* _WHAT YOU HAVE TO DO_
Copy, from the material below, each line that contains the word "cosa".

* _LISTED ENTRIES_
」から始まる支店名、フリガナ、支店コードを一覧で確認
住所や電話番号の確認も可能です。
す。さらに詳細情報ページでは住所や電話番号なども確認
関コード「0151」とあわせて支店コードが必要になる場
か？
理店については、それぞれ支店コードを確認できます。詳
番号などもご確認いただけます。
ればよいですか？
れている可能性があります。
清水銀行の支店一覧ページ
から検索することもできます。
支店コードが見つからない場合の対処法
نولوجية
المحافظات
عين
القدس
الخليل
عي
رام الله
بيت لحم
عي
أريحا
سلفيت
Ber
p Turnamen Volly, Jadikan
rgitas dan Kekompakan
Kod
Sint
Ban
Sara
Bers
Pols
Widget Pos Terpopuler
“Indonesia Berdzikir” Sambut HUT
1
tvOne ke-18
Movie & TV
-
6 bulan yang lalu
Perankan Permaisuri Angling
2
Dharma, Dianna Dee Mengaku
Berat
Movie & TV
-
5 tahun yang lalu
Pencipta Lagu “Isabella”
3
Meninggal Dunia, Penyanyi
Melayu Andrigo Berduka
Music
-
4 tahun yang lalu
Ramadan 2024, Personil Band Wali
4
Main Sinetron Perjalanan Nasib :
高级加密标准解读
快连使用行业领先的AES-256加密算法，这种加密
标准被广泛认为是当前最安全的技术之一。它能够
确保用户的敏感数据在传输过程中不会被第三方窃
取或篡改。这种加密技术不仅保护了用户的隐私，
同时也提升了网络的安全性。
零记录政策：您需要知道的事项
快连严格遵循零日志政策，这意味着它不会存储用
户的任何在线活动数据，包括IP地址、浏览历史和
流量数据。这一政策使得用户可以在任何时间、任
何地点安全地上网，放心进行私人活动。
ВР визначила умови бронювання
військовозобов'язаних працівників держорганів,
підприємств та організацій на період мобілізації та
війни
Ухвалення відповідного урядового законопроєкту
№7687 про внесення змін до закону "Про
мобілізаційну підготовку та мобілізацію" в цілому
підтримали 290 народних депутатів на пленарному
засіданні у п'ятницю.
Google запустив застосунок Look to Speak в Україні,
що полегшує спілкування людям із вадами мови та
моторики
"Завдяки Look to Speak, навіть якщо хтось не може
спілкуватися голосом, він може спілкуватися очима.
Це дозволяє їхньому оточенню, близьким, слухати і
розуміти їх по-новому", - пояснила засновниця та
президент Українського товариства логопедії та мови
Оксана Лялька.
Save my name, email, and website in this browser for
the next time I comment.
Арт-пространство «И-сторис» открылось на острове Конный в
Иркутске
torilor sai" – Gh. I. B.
==
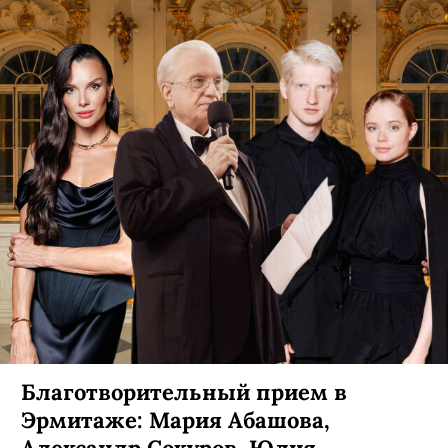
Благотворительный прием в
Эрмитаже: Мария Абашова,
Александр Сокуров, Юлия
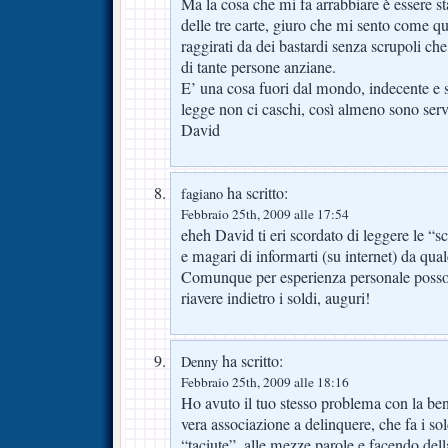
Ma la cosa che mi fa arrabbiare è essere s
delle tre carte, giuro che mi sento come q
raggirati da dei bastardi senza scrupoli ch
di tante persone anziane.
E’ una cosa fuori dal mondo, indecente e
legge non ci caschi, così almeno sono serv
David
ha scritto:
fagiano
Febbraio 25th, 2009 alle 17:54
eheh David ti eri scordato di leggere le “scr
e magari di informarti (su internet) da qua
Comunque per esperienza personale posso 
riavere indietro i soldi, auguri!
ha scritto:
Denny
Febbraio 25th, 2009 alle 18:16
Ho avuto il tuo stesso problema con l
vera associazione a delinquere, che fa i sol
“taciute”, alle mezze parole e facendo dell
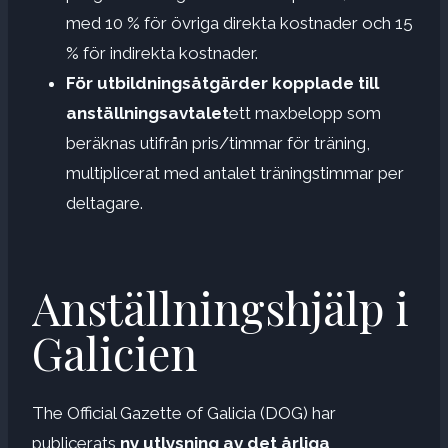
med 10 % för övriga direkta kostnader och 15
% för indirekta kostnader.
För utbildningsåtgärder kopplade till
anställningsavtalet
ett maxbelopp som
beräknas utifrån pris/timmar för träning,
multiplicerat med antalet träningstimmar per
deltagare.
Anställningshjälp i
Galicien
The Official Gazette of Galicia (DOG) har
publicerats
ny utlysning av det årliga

* _TASK OUTPUT_
Ma la cosa che mi fa arrabbiare è essere s
E’ una cosa fuori dal mondo, indecente e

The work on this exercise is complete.